Solitary Monasticism
We do not know who the first Christian monk was. The two men who are usually put forth are candidates are a man named Paul, whose life is briefly described by Jerome, and St. Anthony, whose life is described in greater detail by Athanasius. We can be reasonably certain that the first monks lived in the Egyptian desert. The life of St. Anthony is representative of early monasticism.
Anthony was born into an Egyptian family of moderate wealth. His was a Christian family, and he was exposed from an early age to the preaching of the Word. Following the death of his parents, he was meditating upon how the apostles had left all they had to follow Jesus. Hearing Jesus’s words to the rich young ruler one morning during the Gospel reading, he decided to sell all his possessions and give the proceeds to the poor, leaving aside only a small amount for the maintenance of his sister.
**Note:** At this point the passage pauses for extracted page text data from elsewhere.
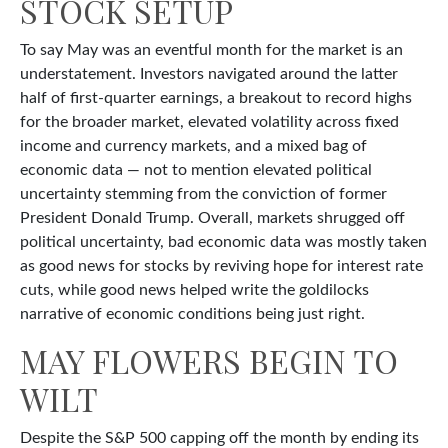
STOCK SETUP
To say May was an eventful month for the market is an
understatement. Investors navigated around the latter
half of first-quarter earnings, a breakout to record highs
for the broader market, elevated volatility across fixed
income and currency markets, and a mixed bag of
economic data — not to mention elevated political
uncertainty stemming from the conviction of former
President Donald Trump. Overall, markets shrugged off
political uncertainty, bad economic data was mostly taken
as good news for stocks by reviving hope for interest rate
cuts, while good news helped write the goldilocks
narrative of economic conditions being just right.
MAY FLOWERS BEGIN TO
WILT
Despite the S&P 500 capping off the month by ending its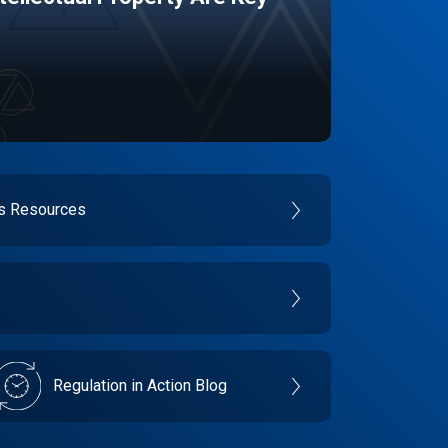
es Resources
Regulation in Action Blog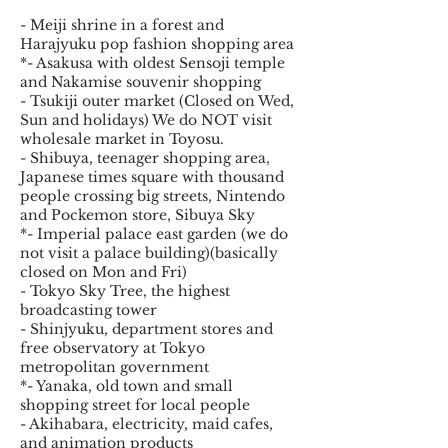
- Meiji shrine in a forest and
Harajyuku pop fashion shopping area
*- Asakusa with oldest Sensoji temple
and Nakamise souvenir shopping
- Tsukiji outer market (Closed on Wed,
Sun and holidays) We do NOT visit
wholesale market in Toyosu.
- Shibuya, teenager shopping area,
Japanese times square with thousand
people crossing big streets, Nintendo
and Pockemon store, Sibuya Sky
*- Imperial palace east garden (we do
not visit a palace building)(basically
closed on Mon and Fri)
- Tokyo Sky Tree, the highest
broadcasting tower
- Shinjyuku, department stores and
free observatory at Tokyo
metropolitan government
*- Yanaka, old town and small
shopping street for local people
- Akihabara, electricity, maid cafes,
and animation products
Some weeks later, considering Jesus’s instructions not to worry about the morrow, he disbursed this small reserve as well and entrusted his sister to the care of the church’s virgins.
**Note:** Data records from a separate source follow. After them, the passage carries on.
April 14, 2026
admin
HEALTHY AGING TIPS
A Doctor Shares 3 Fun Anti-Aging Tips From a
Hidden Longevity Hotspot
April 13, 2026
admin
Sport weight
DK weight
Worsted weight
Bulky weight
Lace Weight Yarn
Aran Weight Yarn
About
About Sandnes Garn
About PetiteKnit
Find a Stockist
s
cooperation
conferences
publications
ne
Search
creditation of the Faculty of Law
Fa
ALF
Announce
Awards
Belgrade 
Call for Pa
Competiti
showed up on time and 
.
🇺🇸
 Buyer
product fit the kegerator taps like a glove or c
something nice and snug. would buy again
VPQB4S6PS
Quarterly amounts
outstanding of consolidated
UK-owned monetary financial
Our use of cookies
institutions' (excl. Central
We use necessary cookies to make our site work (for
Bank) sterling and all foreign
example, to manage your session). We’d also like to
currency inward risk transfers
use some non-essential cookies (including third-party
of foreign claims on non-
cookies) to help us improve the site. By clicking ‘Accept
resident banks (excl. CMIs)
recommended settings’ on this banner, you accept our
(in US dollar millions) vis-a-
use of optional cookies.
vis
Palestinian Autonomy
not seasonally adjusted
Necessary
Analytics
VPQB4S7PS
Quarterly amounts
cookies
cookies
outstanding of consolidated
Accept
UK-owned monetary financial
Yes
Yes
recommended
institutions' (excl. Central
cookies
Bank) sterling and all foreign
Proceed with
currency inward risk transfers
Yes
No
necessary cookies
He decided to devote his own life to prayer and went from place to place seeking to learn from men of devotion and virtue. During this time, he memorised considerable portions of scripture. Athanasius says that he did this so diligently that “none of the things that were written fell from him to the ground, but he remembered all, and afterwards his memory served him for books”.
Anthony faced daily temptations of various kinds and recognised them as the machinations of the devil to draw him away from his intention of holy living. In response, he chose to deprive himself of rightful freedoms in order that he might limit the devil’s opportunity to tempt him. At the age of 35, he decided that it was necessary to withdraw from regular contact with society to pursue his contemplation among the tombs in the desert. His wrestling with Satan continued there. He had visions in which demons took physical form to mock and torture him.
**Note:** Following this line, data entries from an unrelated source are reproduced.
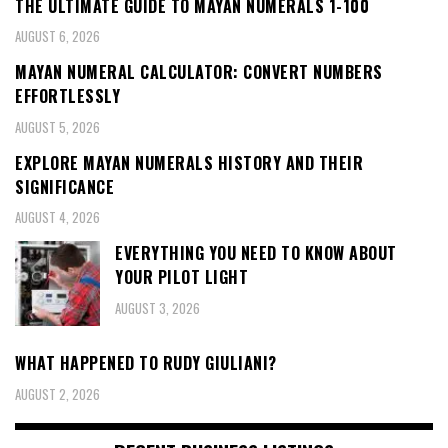
THE ULTIMATE GUIDE TO MAYAN NUMERALS 1-100
AUGUST 6, 2026
MAYAN NUMERAL CALCULATOR: CONVERT NUMBERS
EFFORTLESSLY
AUGUST 5, 2026
EXPLORE MAYAN NUMERALS HISTORY AND THEIR
SIGNIFICANCE
AUGUST 4, 2026
EVERYTHING YOU NEED TO KNOW ABOUT
YOUR PILOT LIGHT
AUGUST 3, 2026
WHAT HAPPENED TO RUDY GIULIANI?
AUGUST 2, 2026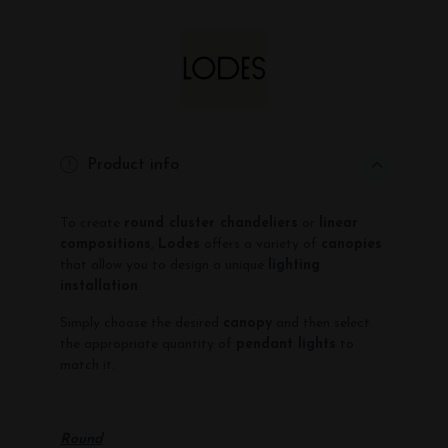
Product info
To create
round cluster chandeliers
or
linear
compositions
,
Lodes
offers a variety of
canopies
that allow you to design a unique
lighting
installation
.
Simply choose the desired
canopy
and then select
the appropriate quantity of
pendant lights
to
match it.
-
Round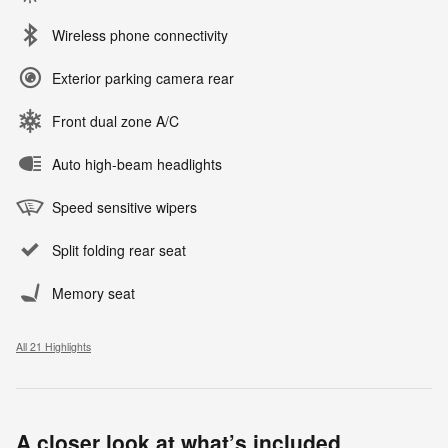
Wireless phone connectivity
Exterior parking camera rear
Front dual zone A/C
Auto high-beam headlights
Speed sensitive wipers
Split folding rear seat
Memory seat
All 21 Highlights
A closer look at what’s included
Over the next 20 years, many would come to him in the desert, seeking comfort or counsel. Anthony was quick to give it, reminding them that, “The Scriptures are enough for instruction, but it is a good thing to encourage one another in the faith, and to stir up with words. Wherefore you, as children, carry that which you know to your father; and I as the elder share my knowledge and what experience has taught me with you.” Among these young men was Athanasius, who shall feature prominently in the story of the next two weeks.
When the persecution of Maximinus arose, Anthony went to Alexandria, expecting that the Lord might call him to be a witness by his death. He was able to give considerable comfort to the confessors in the prisons and the mines. The governor, perceiving his boldness, was unwilling to arrest him, presumably for fear of creating a spectacle that would further embolden the Christians. When the persecution ended, Anthony retired once again to the desert; this time, he searched for a more remote location.
In later years, Anthony was drawn into the Arian controversy. It came to his attention that these heretics, whose words he described as being worse than the poison of serpents, were claiming that he had endorsed them. Summoned by the bishops, Anthony journeyed to Alexandria, where he denounced the Arians and defended the orthodox faith.
At the age of 105, Anthony fell ill. Perceiving his death to be near at hand, he instructed two nearby monks to attend to his burial. Already customs were beginning to arise that portended the future veneration of relics, and commerce therein. Fearing that his body would be thusly used, and the majesty of Christ obscured by the veneration of the servant, he asked them to bury him in a secret location in the desert, and to give his clothing, a cloak and a sheepskin undergarment, back to those who had given them to him.
Communal Monasticism
It should be clear from the Life of Anthony and other accounts of early anchorite monasticism that it was not so solitary as one might imagine. Monks sometimes spent time with visitors, sought out other monks for counsel and discipleship, participated in the life of the Church by journeying into nearby towns to regularly partake of communion, and involved themselves in the controversies of their times when necessitated to do so.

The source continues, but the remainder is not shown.